Retrouvez d'autres expositions sur Julio Leparc dans les galeries suivantes :

à la Galerie de Multiples jusqu'au 24 avril.

à la Galerie Lélia Mordoch jusqu'au 6 avril.

à la Galerie Denise René jusqu'au 18 avril.

Ainsi que les coups de cœurs :

d'Eric Loret

- L'exposition Pollen de Philip Newcombe au CAPC Musée d'art contemporain de Bordeaux jusqu'au 17 avril.

Philippe Newcomb
Philippe Newcomb

Philip Newcombe laisse plein de traces, plein d'objets derrière lui, il y a cinq salles avec des micro-oeuvres comme un fil et une aiguille par exemple, un bonbon déjà sucé, ou encore une sucette au LSD...

C'est du conceptuel narratif.
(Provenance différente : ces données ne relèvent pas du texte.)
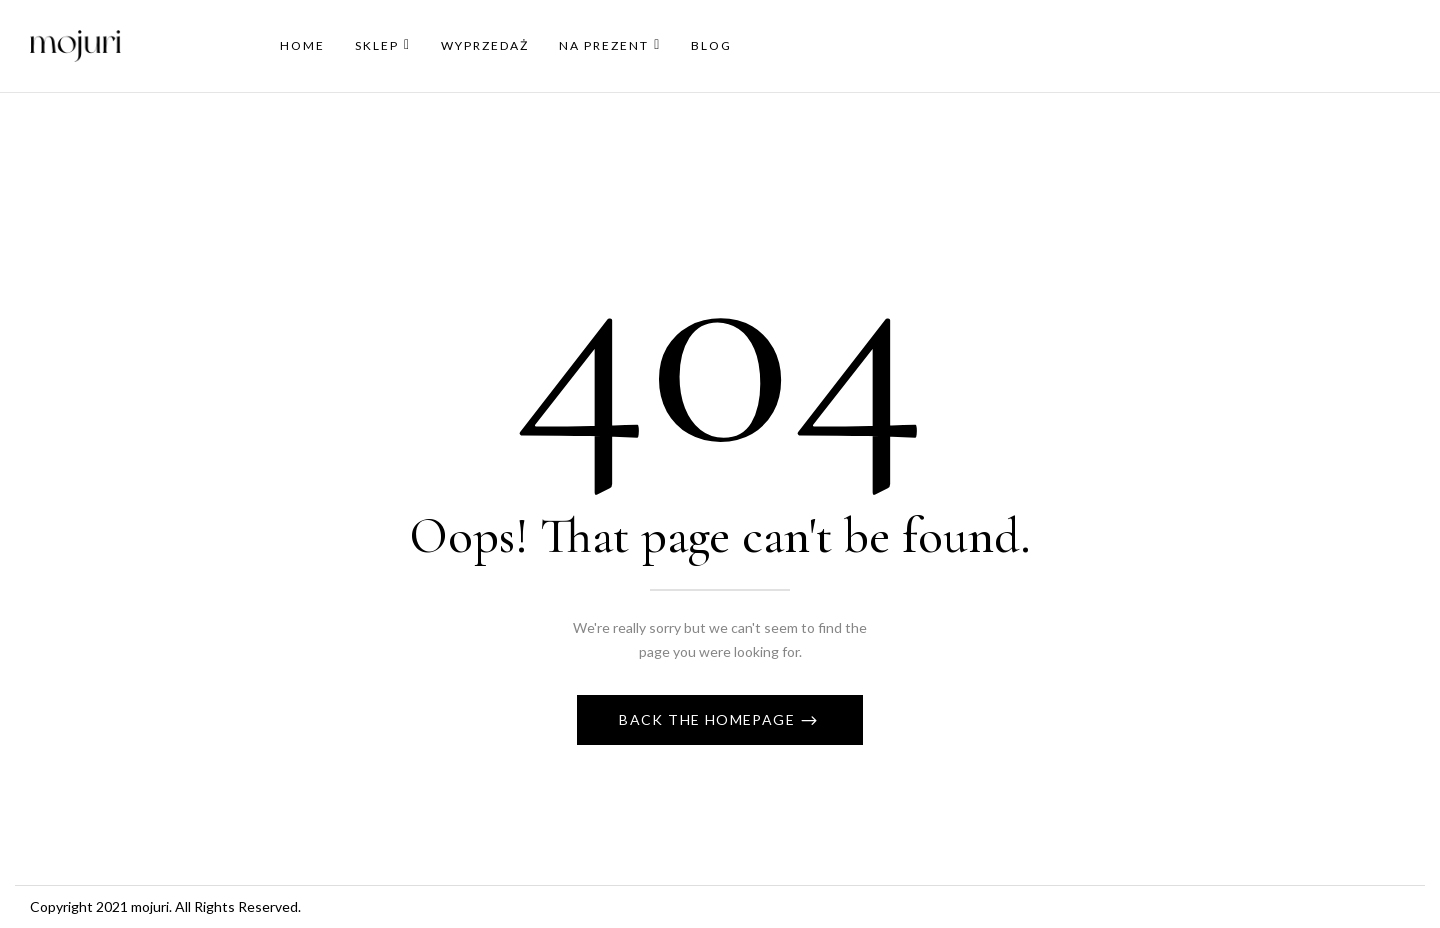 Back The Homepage (709, 719)
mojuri (150, 906)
Chaque spectateur élabore son histoire dans les rapports qu'il peut imaginer entre les différents objets. C'est un petit parcours assez drôle.

Eric Loret

de Yasmine Youssi

- L'exposition Roman Vishniac, Rediscovered à l'International Center of Photography (New-York) du 18 janvier au 5 mai.

Roman Vishniac est un juif d'origine russe. Il a photographié des juifs pour une ONG américaine, la American Jewish Joint Distribution Committee, qui venait en aide aux communautés juives pauvres ou souffrant d'antisémitisme. Ses photos sont extrêmement poignantes. Dans cette exposition il y a beaucoup de photos inédites, qui nuancent la vision des juifs donnée par l'ONG. C'est une exposition faite avec beaucoup de subtilité.

Yasmine Youssi

Sans oublier la revue de presse culturelle de Christophe Payet.

Et le coup de fil passé à Jean-Louis Cohen, historien de l'art et commissaire de l'exposition "Interférences/Interferzen. Architecture France-Allemagne: 1800-2000" au Musée d'Art moderne et Contemporain de Strasbourg jusqu'au 21 juillet.